とか言って部室に入ってきた人が。いやノートに書いた女の子と話してる私レベルに変人じゃん。大丈夫なの?

 

 とはいえやっぱり変なのは、そんな先輩に恋してる私。

 うんほんとに。


 でも恋してる理由は、変人なところが好きだからじゃないよ。


 まあそれはまたわかるでしょ。色々と話が進めば。




 ぐうたらな先輩は、私の隣に座ってきた。というか、私のいるこの少し大きめの机が、唯一、絵を描く人たちの邪魔にならない空間かもしれない。

「今日も勉強か」

「文化祭の書類はもう今日の分は書きましたよ」

「そうか。お疲れさま」

「ありがとうございます」

 いつもの会話感がある。

 とても小さな声での会話だ。

「そういや、先輩は、なにか絵、描かないんですか?」

「んーどうしようかな。じゃあねー、山中が描いたら、俺も書こうかな」

「え、それは脅迫……?」

「違うって。ま、つまりは俺もあんまり描く気はないってこと」

「そうですか」

 私は、書類をとんとんと揃えた。揃えるだけで、なんだかたくさん仕事をした気持ちになる。こういうのって、パソコンで仕事をしたら、味わえないんだろうなあ。未だに印刷した状態で書類を要求する文化祭委員に感謝である。

「ひまだから、ゲームしようぜ」

「いや、私今から学校の課題するので」

「えー、えらいな。そういや山中ってどういう進路なの? 大学受験?」

「大学受験する予定です。とりあえず理系かなと」

「とりあえず理系ってすごいな。俺数学全然できないから」

「……べつに数学ができるってっわけじゃないです」

「そうなの? まー、俺よりはできるから大丈夫だな」

「励ましありがとうございます」

「ほいほい」

 先輩は机に伏せた。

 おひるねかあ。先輩、赤点とったって前言ってたし、大丈夫なのかな。いや、先輩だから、赤点でもなんとかなりそうだなあ。先輩はそういうキャラなのだ。何とかなるタイプ。確信できちゃうね。第三者の私が。



   ☆     〇     ☆



「なんかあれだな、久々に来たら、絵を描いてない人がいるじゃん。俺の仲間か」

 最初に先輩と会った時、私はそう話しかけられた。

 たしかに私は絵を描いていなかったし、先輩はごくたまにふらっときて帰っていくという噂で、美術部で絵を描いていない者同士なんだろう。

 しかし、仲間ではないって言いたかった。

 いやなんとなくね、いきなり現れたふらふらした人に比べたら、私落ち着いてるし。

 でもとりあえず、

「こんにちは」

 挨拶した。まだいろいろとポジティブだった小学生のころは、挨拶をしないと先生に怒られるし、怒られないためか元気だったのかわからないけど、大きな声でこんにちはとか言ったものだ。

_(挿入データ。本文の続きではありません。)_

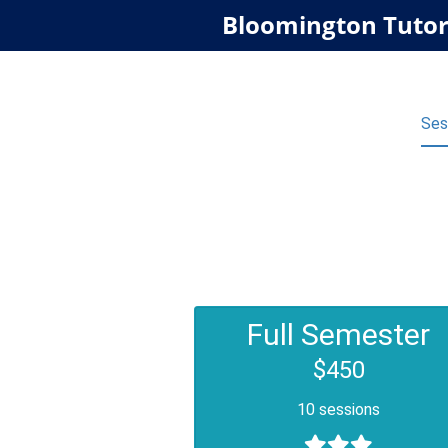
Bloomington Tutor
Ses
Full Semester
$450
10 sessions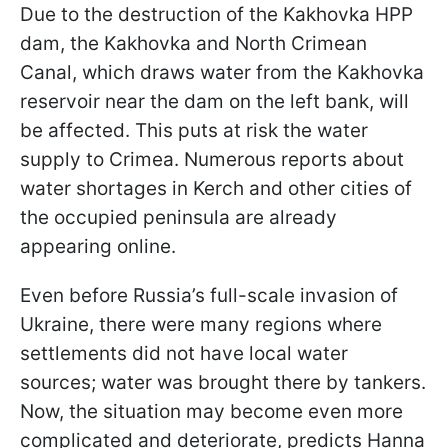
Due to the destruction of the Kakhovka HPP
dam, the Kakhovka and North Crimean
Canal, which draws water from the Kakhovka
reservoir near the dam on the left bank, will
be affected. This puts at risk the water
supply to Crimea. Numerous reports about
water shortages in Kerch and other cities of
the occupied peninsula are already
appearing online.
Even before Russia’s full-scale invasion of
Ukraine, there were many regions where
settlements did not have local water
sources; water was brought there by tankers.
Now, the situation may become even more
complicated and deteriorate, predicts Hanna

「はいこんにちは。ていうか……あれじゃん。絵描いてないって言ったけど、俺と違ってちゃんと仕事してるんだな」

「あ、はい……」

 先輩は私の手元をのぞきこんだ。

 今度学校でやる、展覧会のチラシを作っているところだった。この辺りの地域一帯に配る。

 個人的には部で一番センスがない私がチラシを作ると誰も来てくれないのではないかと思うけど、まあ、私の作るチラシには絵とかはなくて、絵ですらない単純な図形と、あとはフリーイラストなので、特に突っ込みどころはないだろう。

「ほー。あれ、名前なんて言うんだっけ」

「山中です」

「山中かあ……なるほど」

 いろいろと考えたのちにうなずいたかのように見せ、先輩はつづけた。

「頑張り屋だな」

「あ、ああ。ありがとうございます」

 私はお礼を言いながら驚いた。

 この先輩、たぶん私のことを相当見透かしていて、それでいて意外と優しい。

 だから私は、なんだか安心してしまった。

「ていうか、あれだな、山中がいるなら、おれももうちょい部活来ようかな。仲間っていきなり言ったのは悪かったけど、少しだけなら、共通点があるかもしれない」

 先輩は、そんな風に言う。

 確かにそうなのかもしれない。

 だって先輩、美術部に在籍はしてるんだもん。ほんとに初めから何もするつもりがなかったら、在籍しないんじゃないかな。

 


  ☆ 〇    ☆



 そんな私と共通点があるかもしれない先輩は、完全に寝ている。

 さて、私は文化祭委員のところに書類を出してこよう。

 私は席を立ち上がった。

 文化祭委員のいる部屋に行く。

 ちょうど副委員長の友達の姿が見えた。

「あっ、書類出しにきたよー」

「おっ、さすが美術部の部長さんは早いねえ」

「だから私部長じゃないよ」

「あ、そうなんだっけ? でも毎回色々と出しにくるのはいつもあなただから」

「まあね」

 私が少し小さめの声で答えてしまったのが友人にとっては気になるポイントだったのだろうか。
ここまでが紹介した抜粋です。